# Object-Oriented Programming (V2.1: Mod 3, Section 21)


- online-ds-pt-100719
- 03/04/20

## Announcemens/Questions?


- Please fill out this survey (focuses only on study groups)
    - https://forms.gle/Kw7YJGCKqC4q6XYz9 
    
- Message me on Slack if you scheduled a review and did not receive a confirmation email. (Your appointment is fine, there was a bug with the scheduler).

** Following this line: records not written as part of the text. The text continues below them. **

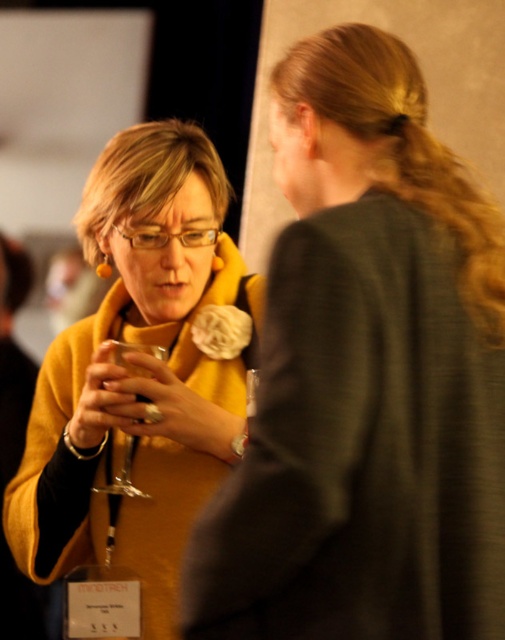 Question: Is matte yellow scarf at left below clear glass wine glass at center?

Choices:
 (A) no
 (B) yes

Answer: (A)

Question: Which point appears closest to the camera in this image?

Choices:
 (A) (192, 449)
 (B) (158, 419)

Answer: (B)

Question: Where is matte yellow sweater at center located in relation to clear glass wine glass at center in the image?

Choices:
 (A) below
 (B) above

Answer: (B)

Question: Is matte yellow scarf at left wider than matte yellow sweater at center?

Choices:
 (A) no
 (B) yes

Answer: (A)

Question: Which object is farther from the camera taking this photo?

Choices:
 (A) clear glass wine glass at center
 (B) matte yellow sweater at center

Answer: (A)

Question: Which object appears farthest from the camera in this image?

Choices:
 (A) matte yellow sweater at center
 (B) clear glass wine glass at center
 (C) matte yellow scarf at left

Answer: (B) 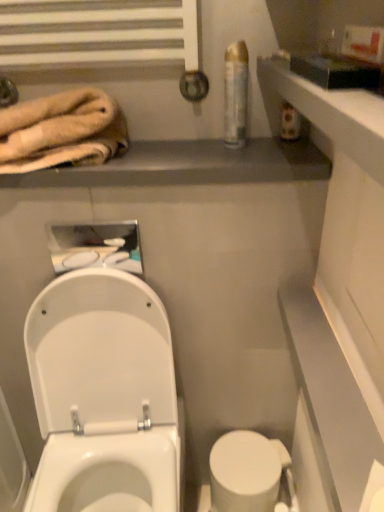 Question: Is beige plush towel at upper left inside the boundaries of white glossy toilet at lower left, or outside?

Choices:
 (A) outside
 (B) inside

Answer: (A)

Question: In the image, is beige plush towel at upper left on the left side or the right side of white glossy toilet at lower left?

Choices:
 (A) left
 (B) right

Answer: (A)

Question: Which object is positioned farthest from the beige plush towel at upper left?

Choices:
 (A) clear plastic can at upper right
 (B) white glossy toilet bowl at lower center
 (C) metallic gray balustrade at upper center
 (D) white glossy toilet at lower left

Answer: (B)

Question: Based on their relative distances, which object is nearer to the white glossy toilet bowl at lower center?

Choices:
 (A) white glossy toilet at lower left
 (B) clear plastic can at upper right
 (C) beige plush towel at upper left
 (D) metallic gray balustrade at upper center

Answer: (A) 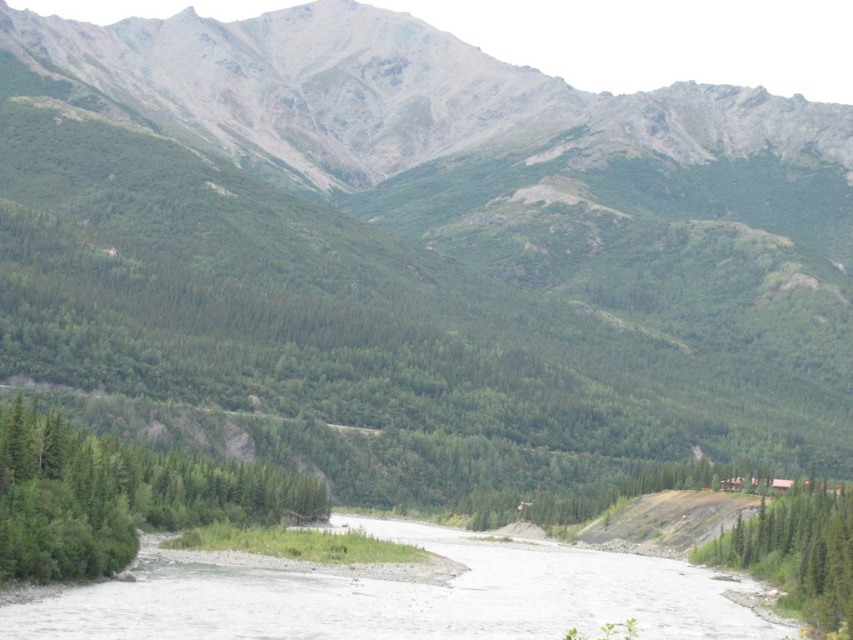 Does green matte tree at lower left have a lesser width compared to green textured tree at lower right?

Incorrect, green matte tree at lower left's width is not less than green textured tree at lower right's.

Does green matte tree at lower left have a greater width compared to green textured tree at lower right?

Indeed, green matte tree at lower left has a greater width compared to green textured tree at lower right.

Who is more forward, (244, 476) or (830, 586)?

Positioned in front is point (830, 586).

Locate an element on the screen. green matte tree at lower left is located at coordinates (119, 496).

Where is `white gravel river at lower center`? white gravel river at lower center is located at coordinates (401, 596).

Who is more distant from viewer, [491,557] or [41,419]?

The point [491,557] is more distant.

Locate an element on the screen. This screenshot has height=640, width=853. white gravel river at lower center is located at coordinates (401, 596).

Can you confirm if white gravel river at lower center is bigger than green textured tree at lower right?

Yes, white gravel river at lower center is bigger than green textured tree at lower right.

Who is more forward, (169, 552) or (787, 600)?

Point (787, 600) is more forward.

In the scene shown: Who is more distant from viewer, [416,608] or [833,586]?

Positioned behind is point [833,586].

You are a GUI agent. You are given a task and a screenshot of the screen. Output one action in this format:
    pyautogui.click(x=<x>, y=<y>)
    Task: Click on the white gravel river at lower center
    This screenshot has width=853, height=640.
    Given the screenshot: What is the action you would take?
    pyautogui.click(x=401, y=596)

- Still interested in recording of lab walk through 

## Things to Discuss

- **Dictionaries are your friend!**
    - Constructing Dictionaries `{k:v}` vs `dict(k=v)`
    - Iterating With Dictionaries
    - The `kwargs` and the  `**` operator
    
- **Unpacking/packing with `*` and ` ** `**

- **Inspecting classes:**
    - `help(obj)` vs `dir(obj)`
    
- **Deeper dive into Classes/Objects**
    - special methods/properties (`__repr__(),__str__(),__call__(),__version__(),__name__()`)
    - Methods: vs Bound Methods vs Static Methods 

In [1]:
!pip install fsds_100719
from fsds_100719.imports import *

fsds_1007219  v0.7.16 loaded.  Read the docs: https://fsds.readthedocs.io/en/latest/ 


Handle,Package,Description
dp,IPython.display,Display modules with helpful display and clearing commands.
fs,fsds_100719,Custom data science bootcamp student package
mpl,matplotlib,Matplotlib's base OOP module with formatting artists
plt,matplotlib.pyplot,Matplotlib's matlab-like plotting module
np,numpy,scientific computing with Python
pd,pandas,High performance data structures and tools
sns,seaborn,High-level data visualization library based on matplotlib


[i] Pandas .iplot() method activated.


# What does it mean to be 'Object-Oriented'?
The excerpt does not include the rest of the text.